夠了麼?啥意思?李奇驚懼道:“呃...你還有麼?”

“當然,我家裡還有七八個了。”高衙內忽然憨厚的笑道。

淫棍。

李奇對高衙內又是鄙視,又是羨慕。

但這只是一個開始,洪天九、樊少白、柴聰三人的小妾也接踵而至,他們的小妾自然不會差,鶯鶯燕燕。排成一條風景線,這酒保還未開業,風頭就已經被她們給搶走了。

其餘人見了,紛紛上前詢問,得知最好能帶小妾或者妻子來,大呼李奇不厚道,事先不告訴他們,有些公子哥紛紛派下人接自己的小妾來,這尼瑪身邊站個女人,多有氣勢呀,想想都爽歪歪了。

李奇心裡很受傷,暗想,老子找兩個女人,如今整天都還要提心弔膽,可是別人都是十幾個小妾,還相處的其樂融融,唉,我跟他們比還差了好幾個檔次,關鍵還是臉皮太薄了點。朝著白淺諾道:“七娘,你去幫我招待下她們。”

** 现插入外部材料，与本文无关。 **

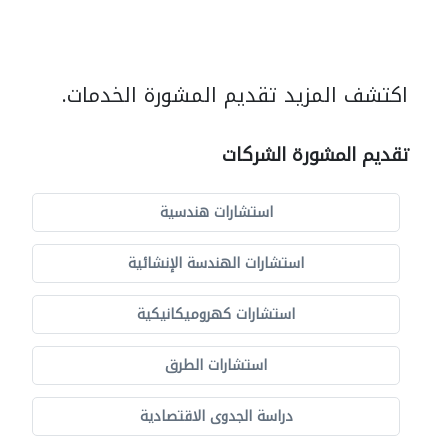
اكتشف المزيد تقديم المشورة الخدمات.
تقديم المشورة الشركات
استشارات هندسية
استشارات الهندسة الإنشائية
استشارات كهروميكانيكية
استشارات الطرق
دراسة الجدوى الاقتصادية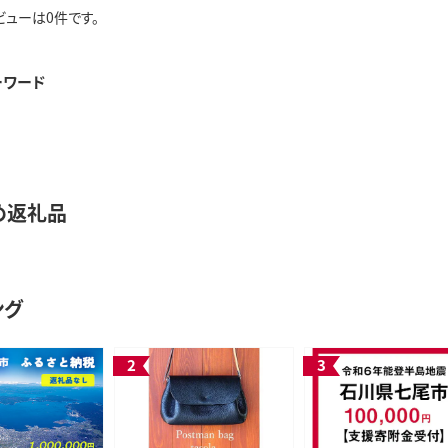
ビューは0件です。
ーワード
め返礼品
ング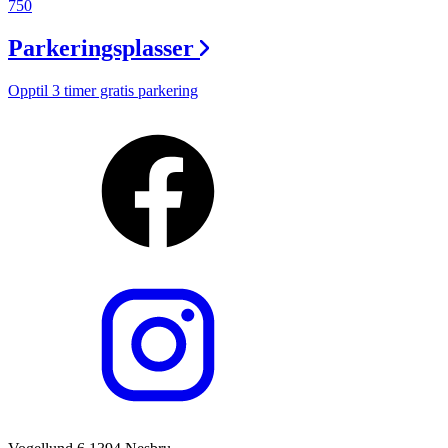
750
Parkeringsplasser
Opptil 3 timer gratis parkering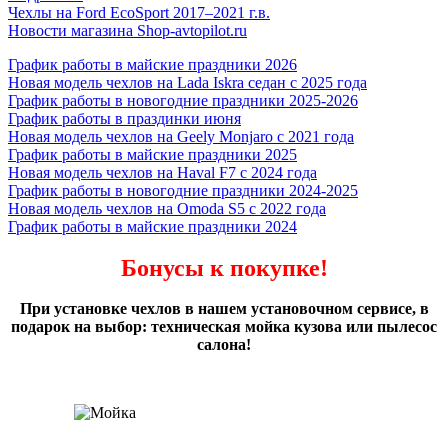
Чехлы на Ford EcoSport 2017–2021 г.в.
Новости магазина Shop-avtopilot.ru
График работы в майские праздники 2026
Новая модель чехлов на Lada Iskra седан с 2025 года
График работы в новогодние праздники 2025-2026
График работы в праздинки июня
Новая модель чехлов на Geely Monjaro с 2021 года
График работы в майские праздники 2025
Новая модель чехлов на Haval F7 с 2024 года
График работы в новогодние праздники 2024-2025
Новая модель чехлов на Omoda S5 с 2022 года
График работы в майские праздники 2024
Бонусы к покупке!
При установке чехлов в нашем установочном сервисе, в
подарок на выбор: техническая мойка кузова или пылесос
салона!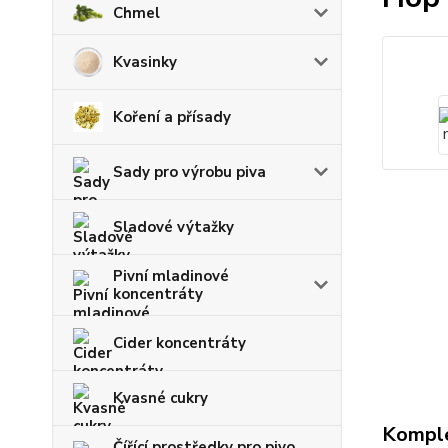
Chmel
Kvasinky
Koření a přísady
Sady pro výrobu piva
Sladové výtažky
Pivní mladinové
koncentráty
Cider koncentráty
Kvasné cukry
Komple
Čířící prostředky pro pivo,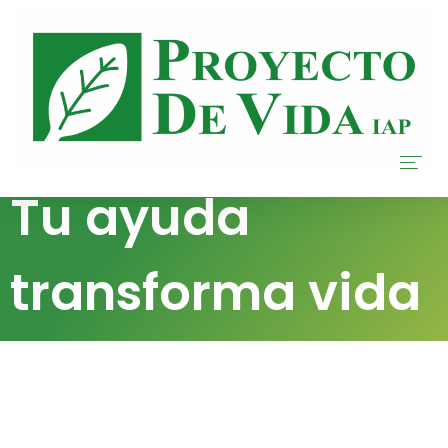
Tu ayuda
Home
transforma vida
Nosotros
Donar
Transparencia
Blog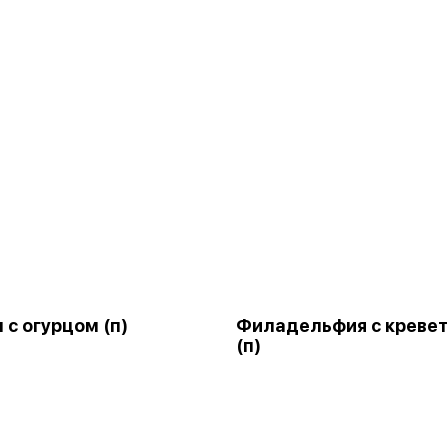
 с огурцом (п)
Филадельфия с креве
(п)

這簡單的一句話,卻讓白淺諾心裡一陣甜蜜蜜,應了一聲,便走過去招待高衙內他們的小妾,儼然把自己當做女主人。

“咦?我爹爹咋也來了?”

高衙內忽然指著一頂轎子,張大嘴巴道。

俅哥?老子的頂頭頂頭上司?

李奇轉頭一看,只見高俅穿著一身便服從一頂藍色轎子上走了下來。

眾人見到高俅也來了,紛紛行禮,道:“草民(侄兒)拜見高太尉。”

“爹爹,你怎地也來了?”

高衙內快步走了過去,驚呼道。

高俅微微瞪了他一眼,道:“你好不容易乾回正經事了,我這個做爹爹能不來看看麼,好好乾,別讓爹爹失望了。”

這父親真是沒話說。高衙內傻笑的一個勁的點頭。

李奇也走了過來,行禮道:“草民李奇見過太尉。”

高俅笑道:“你如今已經是副都指了,這稱呼也該改改了。”

李奇心領神會,道:“下官謹記太尉的教誨。”

高俅呵呵一笑,朝著高衙內道:“你該幹甚麼就幹甚麼去,為父與李奇有些話要說。”

“哦。”

待高衙內等人離開後,高俅帶著李奇來到邊上,道:“李奇,小兒頑劣,今後你可得好好管教下他。”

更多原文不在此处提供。